### Work order
Repeat every record exactly, but keep images out of the copy.

————————

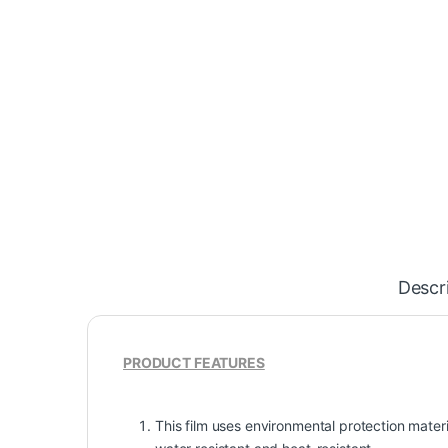
Descr
PRODUCT FEATURES
This film uses environmental protection materia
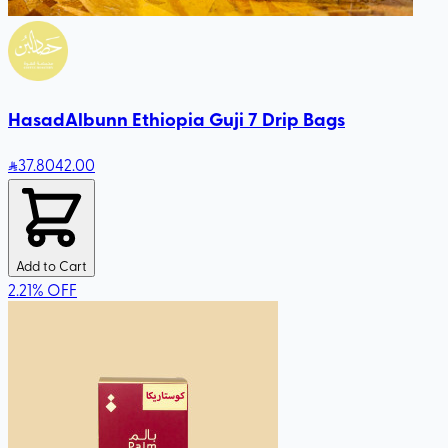
HasadAlbunn Ethiopia Guji 7 Drip Bags
37
.80
42.00
Add to Cart
2.21
%
OFF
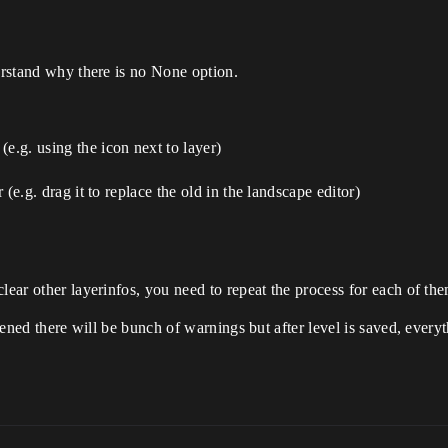
derstand why there is no None option.
e.g. using the icon next to layer)
r (e.g. drag it to replace the old in the landscape editor)
lear other layerinfos, you need to repeat the process for each of th
opened there will be bunch of warnings but after level is saved, ever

————————

### Response for this exercise
Descr
PRODUCT FEATURES
This film uses environmental protection materia
HasadAlbunn Ethiopia Guji 7 Drip Bags
37
.80
42.00
Add to Cart
2.21
%
OFF
derstand why there is no None option.
e.g. using the icon next to layer)
r (e.g. drag it to replace the old in the landscape editor)
lear other layerinfos, you need to repeat the process for each of th
opened there will be bunch of warnings but after level is saved, ever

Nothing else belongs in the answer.